(Stored items from a collection)
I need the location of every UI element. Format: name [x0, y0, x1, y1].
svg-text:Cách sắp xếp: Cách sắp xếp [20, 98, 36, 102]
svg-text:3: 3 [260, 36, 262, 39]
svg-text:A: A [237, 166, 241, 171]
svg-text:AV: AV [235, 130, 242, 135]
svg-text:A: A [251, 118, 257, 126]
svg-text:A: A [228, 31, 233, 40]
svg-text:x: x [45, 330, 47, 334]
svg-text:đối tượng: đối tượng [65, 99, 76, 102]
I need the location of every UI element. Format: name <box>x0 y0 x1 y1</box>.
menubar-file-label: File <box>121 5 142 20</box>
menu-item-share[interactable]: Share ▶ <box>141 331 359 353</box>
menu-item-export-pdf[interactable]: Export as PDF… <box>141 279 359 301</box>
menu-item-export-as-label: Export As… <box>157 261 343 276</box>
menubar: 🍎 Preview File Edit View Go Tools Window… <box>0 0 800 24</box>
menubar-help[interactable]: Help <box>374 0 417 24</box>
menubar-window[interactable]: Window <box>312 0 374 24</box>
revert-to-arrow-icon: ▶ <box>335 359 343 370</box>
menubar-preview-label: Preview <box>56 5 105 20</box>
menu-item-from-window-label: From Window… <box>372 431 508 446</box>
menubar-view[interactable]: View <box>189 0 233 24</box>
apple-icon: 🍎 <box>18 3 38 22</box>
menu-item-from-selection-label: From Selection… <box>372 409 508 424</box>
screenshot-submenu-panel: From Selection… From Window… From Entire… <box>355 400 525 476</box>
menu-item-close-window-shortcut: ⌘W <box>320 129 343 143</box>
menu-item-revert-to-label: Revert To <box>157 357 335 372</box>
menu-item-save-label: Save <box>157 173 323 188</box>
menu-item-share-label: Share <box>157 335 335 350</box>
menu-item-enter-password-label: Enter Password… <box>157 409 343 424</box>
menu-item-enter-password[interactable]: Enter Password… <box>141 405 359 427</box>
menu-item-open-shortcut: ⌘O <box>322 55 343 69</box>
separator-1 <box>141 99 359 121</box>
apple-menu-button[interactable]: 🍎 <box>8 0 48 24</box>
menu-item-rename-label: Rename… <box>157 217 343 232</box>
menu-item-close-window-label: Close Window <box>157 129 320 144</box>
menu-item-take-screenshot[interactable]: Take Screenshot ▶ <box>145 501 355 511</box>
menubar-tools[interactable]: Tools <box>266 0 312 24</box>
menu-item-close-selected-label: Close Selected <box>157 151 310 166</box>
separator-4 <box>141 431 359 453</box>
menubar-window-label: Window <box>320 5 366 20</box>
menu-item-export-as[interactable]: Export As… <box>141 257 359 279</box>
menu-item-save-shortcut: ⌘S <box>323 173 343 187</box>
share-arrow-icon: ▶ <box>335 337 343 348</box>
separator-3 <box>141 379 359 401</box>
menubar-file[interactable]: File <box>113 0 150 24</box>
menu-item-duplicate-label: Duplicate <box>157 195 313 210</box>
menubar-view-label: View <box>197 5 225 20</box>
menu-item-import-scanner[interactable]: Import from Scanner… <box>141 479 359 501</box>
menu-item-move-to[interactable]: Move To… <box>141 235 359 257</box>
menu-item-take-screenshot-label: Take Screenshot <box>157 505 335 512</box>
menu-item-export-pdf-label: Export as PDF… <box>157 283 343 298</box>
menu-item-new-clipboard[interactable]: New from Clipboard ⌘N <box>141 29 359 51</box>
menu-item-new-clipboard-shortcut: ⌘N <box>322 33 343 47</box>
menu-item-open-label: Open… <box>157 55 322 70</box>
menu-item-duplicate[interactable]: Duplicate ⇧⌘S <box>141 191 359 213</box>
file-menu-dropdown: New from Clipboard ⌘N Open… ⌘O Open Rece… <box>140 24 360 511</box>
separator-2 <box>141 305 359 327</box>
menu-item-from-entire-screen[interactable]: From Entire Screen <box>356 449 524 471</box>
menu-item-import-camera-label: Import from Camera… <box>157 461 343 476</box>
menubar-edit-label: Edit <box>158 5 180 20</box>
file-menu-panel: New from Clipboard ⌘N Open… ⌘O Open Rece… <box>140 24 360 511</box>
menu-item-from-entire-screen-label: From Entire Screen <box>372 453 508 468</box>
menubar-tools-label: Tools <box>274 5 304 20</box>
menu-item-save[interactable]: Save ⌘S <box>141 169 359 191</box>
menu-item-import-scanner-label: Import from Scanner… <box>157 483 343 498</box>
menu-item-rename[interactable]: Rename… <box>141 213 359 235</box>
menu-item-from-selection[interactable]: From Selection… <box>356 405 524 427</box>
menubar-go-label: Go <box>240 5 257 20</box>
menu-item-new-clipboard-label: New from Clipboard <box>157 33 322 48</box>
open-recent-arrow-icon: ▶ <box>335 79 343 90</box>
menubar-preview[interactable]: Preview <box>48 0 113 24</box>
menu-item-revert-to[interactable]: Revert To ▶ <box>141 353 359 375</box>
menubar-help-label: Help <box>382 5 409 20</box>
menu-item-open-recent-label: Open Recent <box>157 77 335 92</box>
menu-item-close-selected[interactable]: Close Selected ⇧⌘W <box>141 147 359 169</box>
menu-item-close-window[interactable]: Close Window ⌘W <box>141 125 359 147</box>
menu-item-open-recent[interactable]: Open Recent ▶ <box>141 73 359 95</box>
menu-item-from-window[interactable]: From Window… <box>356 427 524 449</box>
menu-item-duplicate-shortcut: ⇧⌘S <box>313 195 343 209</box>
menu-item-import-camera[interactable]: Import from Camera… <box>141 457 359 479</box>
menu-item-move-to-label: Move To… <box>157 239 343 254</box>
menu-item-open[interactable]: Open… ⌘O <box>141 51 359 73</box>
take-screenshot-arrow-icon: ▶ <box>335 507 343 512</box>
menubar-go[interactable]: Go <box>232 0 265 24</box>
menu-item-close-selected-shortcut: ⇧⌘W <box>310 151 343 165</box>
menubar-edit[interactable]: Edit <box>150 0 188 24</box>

> _What to produce_
When a line contains the string "camera", copy it from the records.

> _Written response_
menu-item-import-camera-label: Import from Camera… <box>157 461 343 476</box>
menu-item-import-camera[interactable]: Import from Camera… <box>141 457 359 479</box>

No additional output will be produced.